LaurentSeries expansion
Martin Albrecht
in a nutshell I want to compute something like this MAGMA session in Sage:
%magma
P<a,b,c,d> := PolynomialRing(GF(127),4);
I := ideal<P|c^3-b*d^2,b*c-a*d,b^3-a^2*c,a*c^2-b^2*d>;
S<t> := HilbertSeries(I);
S;
L<u> := LaurentSeriesRing(IntegerRing());
L ! S;
The first part is quite easy as I wrapped the appropriate Singular function
(singular.hilb(I,1)/(1-t^n)). It is the second part that gives me trouble,
i.e. I need the first n Laurent series terms for the rational function which
describes the Hilbert series.
Tips?
Martin
--
name: Martin Albrecht
_pgp: http://pgp.mit.edu:11371/pks/lookup?op=get&search=0x8EF0DC99
_www: http://www.informatik.uni-bremen.de/~malb
_jab: martinr...@jabber.ccc.de
William Stein
>
> Hi everybody,
>
> in a nutshell I want to compute something like this MAGMA session in Sage:
>
> %magma
> P<a,b,c,d> := PolynomialRing(GF(127),4);
> I := ideal<P|c^3-b*d^2,b*c-a*d,b^3-a^2*c,a*c^2-b^2*d>;
> S<t> := HilbertSeries(I);
> S;
> L<u> := LaurentSeriesRing(IntegerRing());
> L ! S;
>
> The first part is quite easy as I wrapped the appropriate Singular function
> (singular.hilb(I,1)/(1-t^n)). It is the second part that gives me trouble,
> i.e. I need the first n Laurent series terms for the rational function which
> describes the Hilbert series.
It might be a lot easier to help if you gave the rational function. Depending
on how complicated the denominator is, you basically just have to compute the
Taylor series of the rational function, by differentiation and evaluation (using
Taylor's formula), i.e., kind of like this is doing, but over GF(p):
sage: f = (x^3 + x +1)/((x^4 + x^2 + 2)*x^3*(x^3-5))
sage: f.taylor(x, 0, 4)
-1/(10*x^3) - 1/(10*x^2) + 1/(20*x) - 7/100 + x/200 + 17*x^2/200 -
103*x^3/2000 - 23*x^4/2000
-- William
Martin Albrecht
> Depending on how complicated the denominator is, you basically just have to
> compute the Taylor series of the rational function, by differentiation and
> evaluation (using Taylor's formula), i.e., kind of like this is doing, but
> over GF(p):
>
> sage: f = (x^3 + x +1)/((x^4 + x^2 + 2)*x^3*(x^3-5))
> sage: f.taylor(x, 0, 4)
> -1/(10*x^3) - 1/(10*x^2) + 1/(20*x) - 7/100 + x/200 + 17*x^2/200 -
> 103*x^3/2000 - 23*x^4/2000
Hi,
sorry for not being specific enough earlier. In my particular application
f(t) = p(t)/(1-t)^n
where p is a polynomial with integer coefficients. So I am not actually
working over GF(p) and in that case the Taylor expansion seems to give me
what I want. However as I am looking into this now, I try to come up with
something more general. I am wondering what Magma is doing (maybe just Taylor
as well?) and if we want this too, e.g. that
sage: L.<t> = LaurentSeriesRing(IntegerRing())
sage: L(f)
returns the expansion? Would that make sense? Is it feasible?
William Stein
>
> > It might be a lot easier to help if you gave the rational function.
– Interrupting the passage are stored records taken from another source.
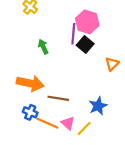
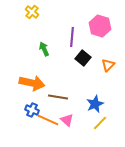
pink hexagon: (87, 22) -> (100, 26), moved
black square: (85, 45) -> (83, 58), moved
yellow line: (84, 128) -> (100, 123), moved

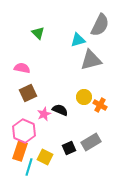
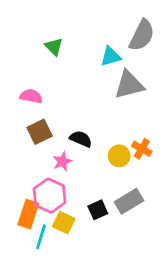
yellow circle: (84, 97) -> (119, 156), moved
black semicircle: (60, 110) -> (81, 139), moved
pink hexagon: (24, 131) -> (50, 196), moved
> > Depending on how complicated the denominator is, you basically just have to
> > compute the Taylor series of the rational function, by differentiation and
> > evaluation (using Taylor's formula), i.e., kind of like this is doing, but
> > over GF(p):
> >
> > sage: f = (x^3 + x +1)/((x^4 + x^2 + 2)*x^3*(x^3-5))
> > sage: f.taylor(x, 0, 4)
> > -1/(10*x^3) - 1/(10*x^2) + 1/(20*x) - 7/100 + x/200 + 17*x^2/200 -
> > 103*x^3/2000 - 23*x^4/2000
>
> Hi,
>
> sorry for not being specific enough earlier. In my particular application
>
> f(t) = p(t)/(1-t)^n
>
> where p is a polynomial with integer coefficients. So I am not actually
> working over GF(p) and in that case the Taylor expansion seems to give me
> what I want. However as I am looking into this now, I try to come up with
> something more general. I am wondering what Magma is doing (maybe just Taylor
> as well?) and if we want this too, e.g. that
>
> sage: L.<t> = LaurentSeriesRing(IntegerRing())
> sage: L(f)
>
> returns the expansion? Would that make sense? Is it feasible?
Yes that makes sense and would be a great idea to do.
In your particular case above, you should write
p(t)/(1-t)^n = p(t) * (1/(1-t))^n
then expand 1/(1-t) out as a geometric series, raise it to the
power of n, and multiply it by p(t). You actually will get
a power series rather than a Laurent series, (1-t) has no pole
at 0.
William